Los expertos han señalado hace tiempo lo contraproducente para el crecimiento de las propuestas más intervencionistas del gobierno, pero que también enmendaran la plana a su parte tecnocrática era menos esperable. Y esto debería preocuparnos.

Así, las cifras esperadas de crecimiento de la economía española que anuncia la ministra Nadia Calviño son contestadas poco después por los organismos internacionales, cuyas estadísticas también desmienten al ministro José Luís Escrivá cuando justifica el aumento de las cotizaciones empresariales en un supuesto déficit impositivo español frente a la media europea.

Más allá de su veracidad y de que ignore instituciones económicas relevantes de los países con los que nos compara, este último es un argumento manido cuando no hay otra forma de justificar una medida económica. “España está lejos de la media europea en…”. Pongan ustedes aquí las palabras “impuestos”, “cotizaciones” o “gasto público”, pero no se les ocurra completar la frase con “empleo”, “productividad” o “superávit”. Eso no toca.

Incluso si nuestros impuestos y nuestras cotizaciones sociales -impuestos también, en este caso al trabajo- fueran más bajas que las europeas, no es evidente que el objetivo tenga que ser subirlas. Impuestos y cotizaciones son un medio y no un fin. El gasto público puede financiarse de varias formas y -oh, sorpresa- también puede reducirse. Sin embargo, el gobierno ha hecho del aumento de los impuestos una cruzada moral.

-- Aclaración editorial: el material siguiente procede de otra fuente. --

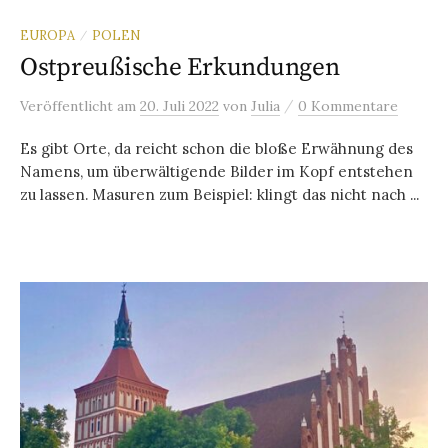
EUROPA
POLEN
/
Ostpreußische Erkundungen
/
Veröffentlicht
am
20. Juli 2022
von
Julia
0 Kommentare
Es gibt Orte, da reicht schon die bloße Erwähnung des
Namens, um überwältigende Bilder im Kopf entstehen
zu lassen. Masuren zum Beispiel: klingt das nicht nach ...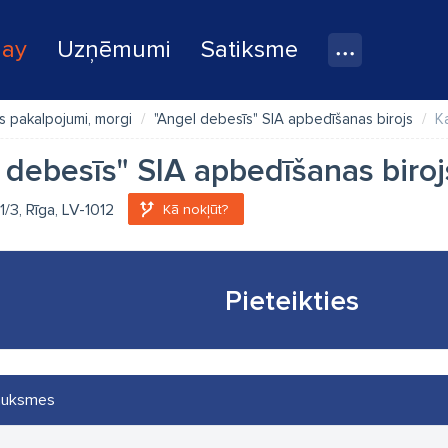
lay
Uzņēmumi
Satiksme
 pakalpojumi, morgi
"Angel debesīs" SIA apbedīšanas birojs
K
 debesīs" SIA apbedīšanas biroj
1/3, Rīga, LV-1012
Kā nokļūt?
Pieteikties
auksmes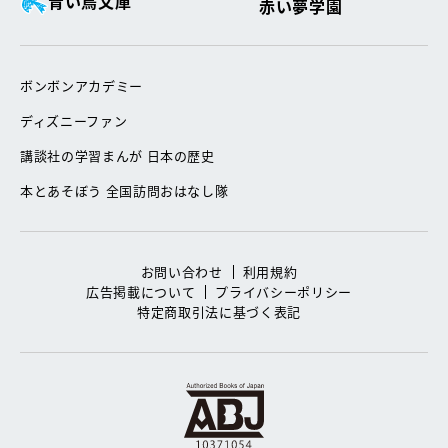
青い鳥文庫
赤い夢学園
ボンボンアカデミー
ディズニーファン
講談社の学習まんが 日本の歴史
本とあそぼう 全国訪問おはなし隊
お問い合わせ
利用規約
広告掲載について
プライバシーポリシー
特定商取引法に基づく表記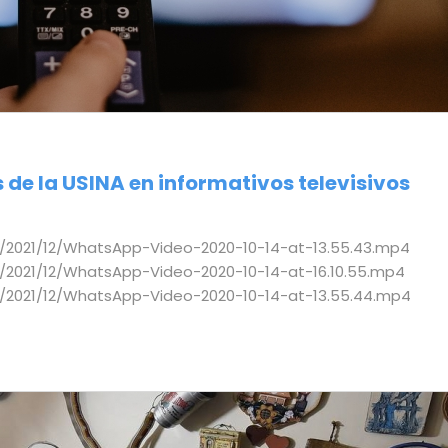
e la USINA en informativos televisivos
/2021/12/WhatsApp-Video-2020-10-14-at-13.55.43.mp4
/2021/12/WhatsApp-Video-2020-10-14-at-16.10.55.mp4
s/2021/12/WhatsApp-Video-2020-10-14-at-13.55.44.mp4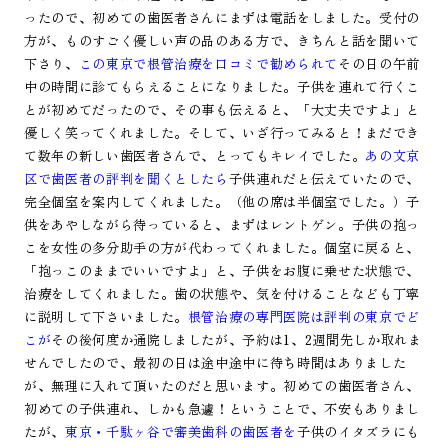
ったので、初めての歯医者さんにまずは電話をしました。受付の
方が、ものすごく優しい声の品のある方で、きちんと話を聞いて
下さり、
この東京で根管治療を口コミで勧められて
その日の午前
中の時間に診てもらえることになりました。子供を連れて行くこ
とが初めてだったので、その事も伝えると、「大丈夫ですよ」と
優しく笑ってくれました。そして、いざ行ってみると！まだでき
て数年の新しい歯医者さんで、とってもキレイでした。
あの文京
区で歯医者の評判を聞くとしたら
子供連れだと伝えていたので、
完全個室を案内してくれました。（他の席は半個室でした。）子
供をあやしながら待っていると、まずはレントゲン。子供の抱っ
こを女性の多分助手の方が代わってくれました。個室に戻ると、
「抱っこのままでいいですよ」と、子供をお腹に乗せた状態で、
治療をしてくれました。歯の状態や、気を付けることなども丁寧
に説明して下さいました。
根管治療の専門医院は評判の東京でど
こが
その後何度か通院しましたが、予約は1、2週間先しか取れま
せんでしたので、最初の日は途中途中に待ち時間はありました
が、無理に入れて頂いたのだと思います。初めての歯医者さん、
初めての子供連れ、しかも急遽！ということで、不安もありまし
たが、
東京・千駄ヶ谷で審美歯科の歯医者を
子供のイタズラにも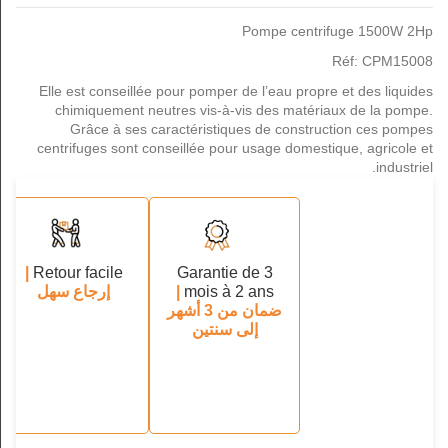
Pompe centrifuge 1500W 2Hp
Réf: CPM15008
Elle est conseillée pour pomper de l’eau propre et des liquides
chimiquement neutres vis-à-vis des matériaux de la pompe.
Grâce à ses caractéristiques de construction ces pompes
centrifuges sont conseillée pour usage domestique, agricole et
industriel.
|
Retour facile
Garantie de 3
mois à 2 ans
|
إرجاع سهل
ضمان من 3 أشهر
إلى سنتين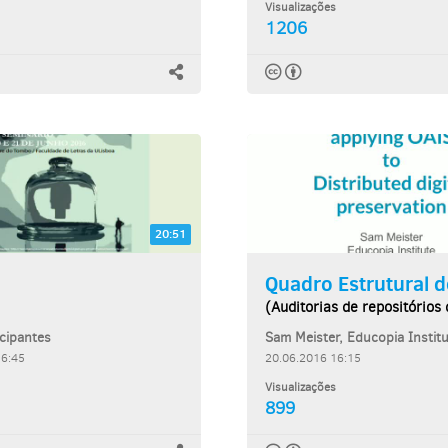
Visualizações
1206
20:51
Quadro Estrutural de
(Auditorias de repositórios 
icipantes
16:45
20.06.2016 16:15
Visualizações
899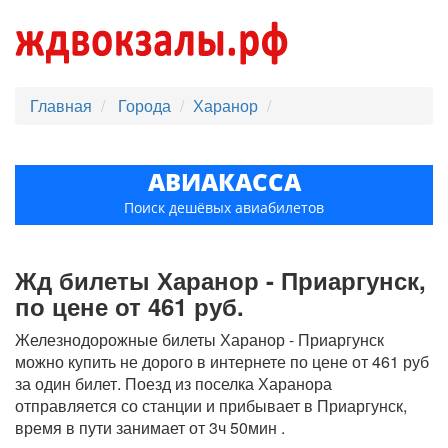
Главная
Города
Харанор
АВИАКАССА
Поиск дешёвых авиабилетов
Жд билеты Харанор - Приаргунск,
по цене от 461 руб.
Железнодорожные билеты Харанор - Приаргунск
можно купить не дорого в интернете по цене от 461 руб
за один билет. Поезд из поселка Харанора
отправляется со станции и прибывает в Приаргунск,
время в пути занимает от 3ч 50мин .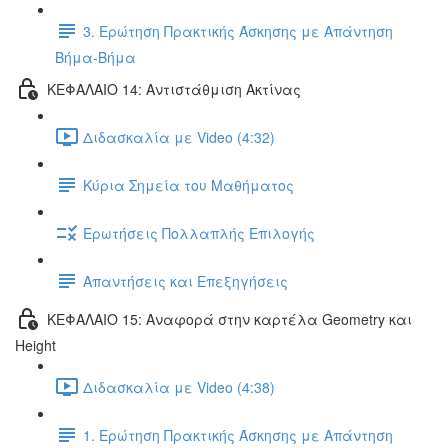
3. Ερώτηση Πρακτικής Άσκησης με Απάντηση
Βήμα-Βήμα
ΚΕΦΑΛΑΙΟ 14: Αντιστάθμιση Ακτίνας
Διδασκαλία με Video (4:32)
Κύρια Σημεία του Μαθήματος
Ερωτήσεις Πολλαπλής Επιλογής
Απαντήσεις και Επεξηγήσεις
ΚΕΦΑΛΑΙΟ 15: Αναφορά στην καρτέλα Geometry και
Height
Διδασκαλία με Video (4:38)
1. Ερώτηση Πρακτικής Άσκησης με Απάντηση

Da la impresión de que el gobierno funciona bajo el supuesto de que los impuestos no son una herramienta sino un indicador de justicia. Mayores cargas impositivas implicarían una mayor justicia social, y tener unos impuestos comparativamente más bajos significaría que ricos y empresarios se escabullen de forma intolerable de sus obligaciones. Qué lejos queda aquel socialismo de Zapatero para el que bajar los impuestos era de izquierda.

El presidente del Gobierno, Pedro Sánchez, y la vicepresidenta segunda, Yolanda Díaz, durante la reunión que han mantenido este jueves, antes del inicio del Consejo de Ministros extraordinario para aprobar los Presupuestos Generales del Estado de 2022. EFE/Javier Lizón

El caso es que la única connotación moral de los impuestos tiene que ver con su capacidad redistributiva. Solemos aceptar que pague proporcionalmente más quien más tiene y consideramos injusto un sistema que no observe el principio de progresividad. Sin embargo, los impuestos proporcionales, por ejemplo, también son compatibles con un sistema fiscal progresivo si la redistribución se realiza casi exclusivamente vía gasto público, como en los países nórdicos, aunque ésta es otra cuestión.

Al final parece que los prejuicios ideológicos, la animadversión hacia la iniciativa individual y las empresas, y creer que lo verdaderamente valioso es el sector público, que puede y debe crecer, es lo que guía la acción de gobierno. De nuevo, esto es lo que esperamos de la parte podemita del gobierno, pero que los ministros socialistas más pragmáticos salgan cada día a justificar este tipo de propuestas los convierte en verdaderos acróbatas de la política, obligados a equilibrar sus convicciones sobre el funcionamiento real de la economía con la defensa de un proyecto político quién sabe en qué medida enfrentado a esas mismas convicciones.